The Montana History Foundation wants residents in Butte and surrounding communities to clean out their attics and basements and bring out their tattered books and vintage fur jackets.
That’s because the nonprofit, a charitable foundation that raises money and provides funding for history and preservation projects across Montana, plans to host its third-annual Montana Antiques Appraisal Fair in the Mining City.
The event, which takes place Saturday and Sunday, Oct. 12 and 13, at the Butte Civic Center, is being hosted in collaboration with the Butte-Silver Bow Public Archives and will feature appraisers whose faces might seem familiar to TV viewers.
During the fair locals can bring their paintings, textiles, ceramics, photographs, military items and other vintage and antique objects to be appraised. However, attendees will have to leave their guns and rocks at home as participants are asked not to bring firearms or mineral specimens.
The cost for appraisal is $20 per item, and there is a limit of three ticketed appraisal items per person. Spectators can pay a $10 general admission fee to attend.
Proceeds from the event will benefit Friends of the Butte-Silver Bow Public Archives and the Montana History Foundation.
Nikole Koefelda, assistant director of the Butte Archives, says this is the third year the Montana History Foundation has put on the annual appraisal fair.
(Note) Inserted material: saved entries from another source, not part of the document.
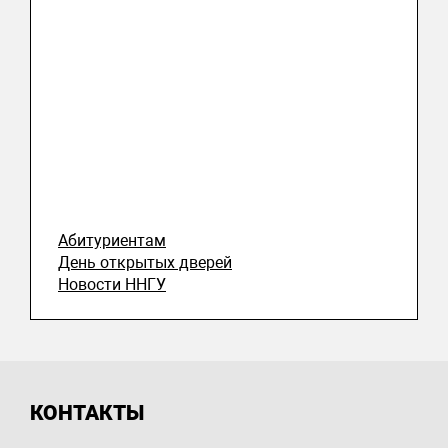
Абитуриентам
День открытых дверей
Новости ННГУ
КОНТАКТЫ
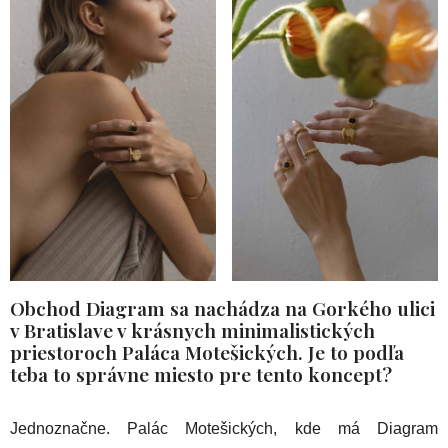
Obchod Diagram sa nachádza na Gorkého ulici
v Bratislave v krásnych minimalistických
priestoroch Paláca Motešických. Je to podľa
teba to správne miesto pre tento koncept?
Jednoznačne. Palác Motešických, kde má Diagram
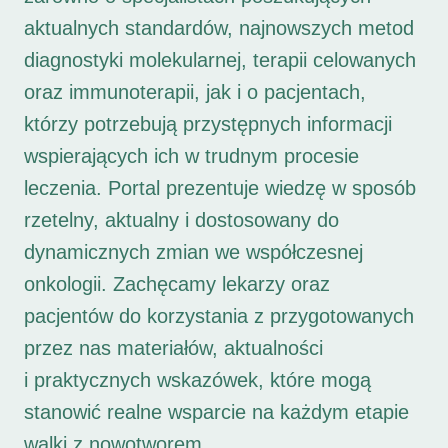
aktualnych standardów, najnowszych metod
diagnostyki molekularnej, terapii celowanych
oraz immunoterapii, jak i o pacjentach,
którzy potrzebują przystępnych informacji
wspierających ich w trudnym procesie
leczenia. Portal prezentuje wiedzę w sposób
rzetelny, aktualny i dostosowany do
dynamicznych zmian we współczesnej
onkologii. Zachęcamy lekarzy oraz
pacjentów do korzystania z przygotowanych
przez nas materiałów, aktualności
i praktycznych wskazówek, które mogą
stanowić realne wsparcie na każdym etapie
walki z nowotworem.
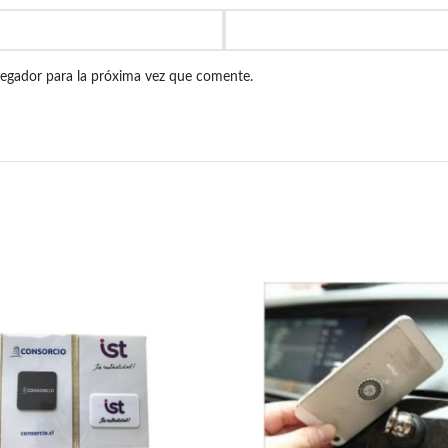
vegador para la próxima vez que comente.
Previous events were held in Bozeman and Fort Benton.
As a representative of the Butte Archives, Koefelda knows just how precious family artifacts can be.
She said the archives deals mostly in manuscripts and public records, and each year it receives inquiries from folks wanting to donate their pieces of Butte history, ranging from scrapbooks to church records.
“We’re all a part of the story here, so these are all great items to have to tell that story,” said Koefelda, reflecting on the Butte Archives’ collection.
Koefelda said Butte residents have expressed “quite a bit of interest” in the appraisal fair, so organizers from both nonprofits are looking forward to what residents from Butte and beyond will come up with.
“It’s so exciting. We can’t wait. We have such a rich history here, and people have things that were given to them by their grandparents who immigrated here as young people,” said Koefelda. “Those are the types of items that we can’t wait to see.”
Brian Mogren, who owns Rediscoveries, a vintage clothing, costume and antique store on East Park Street in Uptown Butte, has been selling antiques in the Mining City since the ’90s and says shoppers are often surprised to learn that he sources most of his inventory locally.